February 6th~ really not going to write much else, pretty pointless would only be more whining :P tips- keep things around to busy but not overwhelm your mind. i love video games and hulu.com - i watch my shows, play simple games until i drool or fall asleep. if you are a softie like me, no dramas. :)
February 7th~ feeling much better than before. Imodium ad i think helped a lot, maybe the excessive loss of food and fluid caused extra cramping and pain? still sweaty at night, ringing in my ears, weak and dizzy if i walk more than to the bathroom and back. shortness of breath, again my husband said all my muscle are under performing, including my diaphragm to suck oxygen to the rest of me. attempting to make my bed with heavy comforters is a serious workout. Only 3 more days, kissing my boys and husband more. more hugs, more snuggles...stocking up as best i can :)
February 8th ~ just a tip: TSH blood test must be marked STAT or they will not give you same day results which most doctors require before you can have the pill or be admitted. (my hospital is 2 hours away- so i am having the blood test locally.)

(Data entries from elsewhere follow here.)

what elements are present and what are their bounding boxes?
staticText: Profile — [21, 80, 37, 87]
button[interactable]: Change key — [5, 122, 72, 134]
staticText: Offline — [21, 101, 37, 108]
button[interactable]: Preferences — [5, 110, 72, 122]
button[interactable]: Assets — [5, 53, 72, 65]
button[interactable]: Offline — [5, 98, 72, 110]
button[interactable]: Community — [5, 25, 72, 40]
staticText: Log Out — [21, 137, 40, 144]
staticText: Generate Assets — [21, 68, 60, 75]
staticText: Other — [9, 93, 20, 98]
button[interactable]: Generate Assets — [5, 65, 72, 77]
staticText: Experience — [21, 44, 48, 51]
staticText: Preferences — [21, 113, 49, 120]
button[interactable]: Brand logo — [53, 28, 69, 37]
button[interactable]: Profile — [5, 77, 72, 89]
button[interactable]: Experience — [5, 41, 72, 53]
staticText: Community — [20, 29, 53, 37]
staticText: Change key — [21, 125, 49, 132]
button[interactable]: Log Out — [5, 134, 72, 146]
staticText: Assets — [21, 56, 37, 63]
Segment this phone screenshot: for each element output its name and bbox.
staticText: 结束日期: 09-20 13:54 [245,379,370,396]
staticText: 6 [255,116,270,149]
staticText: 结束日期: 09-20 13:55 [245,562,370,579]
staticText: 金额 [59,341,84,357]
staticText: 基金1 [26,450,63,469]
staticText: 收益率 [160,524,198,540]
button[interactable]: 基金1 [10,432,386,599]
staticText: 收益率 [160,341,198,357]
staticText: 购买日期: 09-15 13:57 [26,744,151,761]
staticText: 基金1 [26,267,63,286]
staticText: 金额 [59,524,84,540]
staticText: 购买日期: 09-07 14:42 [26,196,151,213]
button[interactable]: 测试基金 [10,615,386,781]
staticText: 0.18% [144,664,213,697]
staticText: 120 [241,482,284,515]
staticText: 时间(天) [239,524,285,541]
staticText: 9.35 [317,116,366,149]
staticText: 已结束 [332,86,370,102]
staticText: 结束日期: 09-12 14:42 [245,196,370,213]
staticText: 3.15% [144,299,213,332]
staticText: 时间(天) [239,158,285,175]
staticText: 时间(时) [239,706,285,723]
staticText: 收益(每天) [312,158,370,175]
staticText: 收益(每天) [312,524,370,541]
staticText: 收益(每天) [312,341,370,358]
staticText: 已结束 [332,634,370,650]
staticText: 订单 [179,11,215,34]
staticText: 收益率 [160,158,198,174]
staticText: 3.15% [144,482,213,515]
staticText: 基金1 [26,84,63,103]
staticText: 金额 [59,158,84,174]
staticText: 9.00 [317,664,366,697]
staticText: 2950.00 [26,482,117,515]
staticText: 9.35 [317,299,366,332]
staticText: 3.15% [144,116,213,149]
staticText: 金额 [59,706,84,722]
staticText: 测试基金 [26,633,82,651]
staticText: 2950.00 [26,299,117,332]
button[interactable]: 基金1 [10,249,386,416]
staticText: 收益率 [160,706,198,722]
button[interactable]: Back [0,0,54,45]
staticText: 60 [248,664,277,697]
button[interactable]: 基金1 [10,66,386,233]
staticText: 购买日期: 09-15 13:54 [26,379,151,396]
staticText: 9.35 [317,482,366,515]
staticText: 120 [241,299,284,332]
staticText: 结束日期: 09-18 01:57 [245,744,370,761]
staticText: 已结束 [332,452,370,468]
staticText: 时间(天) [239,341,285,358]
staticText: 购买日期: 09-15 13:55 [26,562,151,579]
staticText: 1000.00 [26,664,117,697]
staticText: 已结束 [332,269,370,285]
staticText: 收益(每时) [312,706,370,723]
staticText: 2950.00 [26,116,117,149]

plastic on the floor, sneeze and drool proof guard in place between me and my computer screen/hard drive. ordered 72 hospital quality towels for $35.00 and some other things to get us through the first 7 days out of the hospital. I also got some disposable bed sheets and pillow cases. Fluids cause transfer, so i am all about keeping my icky fluids from being places I cannot wash with lots of water. Health Mega Mall is pretty awesome on their prices.

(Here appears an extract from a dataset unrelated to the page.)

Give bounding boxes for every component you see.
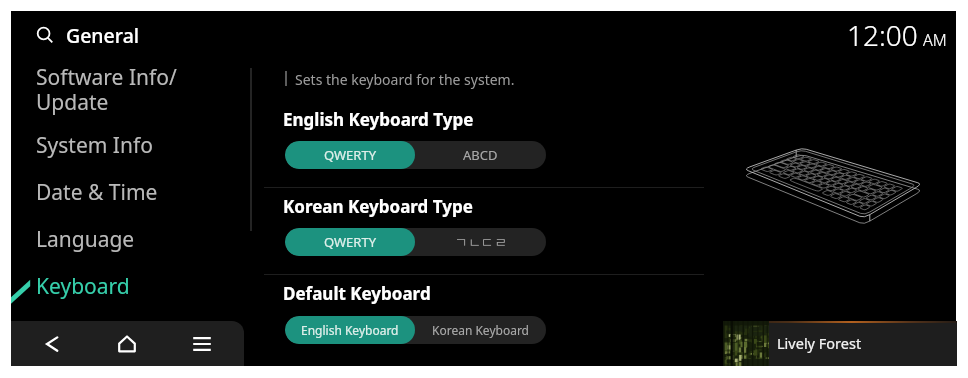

I found a very informative blog, one woman's husband put it together- very informative http://www.katmcguire.com/
February 9th ~(last day before the big day, if anything super to know happens, i will fill you in.) Pre-certified 3 days for the hospital- doc says if my RAI levels fall fast it will only be two days. Then I am going home, plastic on the floor, a plastic sneeze barrier between me and my computer screen and hard drive. Air mattress, extra shower curtains for the shower so i can make a shower curtain dome around me, new toilet seat for after...isolation never sounded so good!
my boys are planning on sitting outside in the hall, grabbing a laptop and watching tv with me, keeping the doctor recommended min. safe distance of 6-7feet.
Maybe after all this I will make a list of what worked, helped, and came in super handy. I will also add some more recipes. Before I forget- organic balsamic vinegar- contains lead. Luckily we saw that before we used it to make a salad dressing. read your labels, on everything.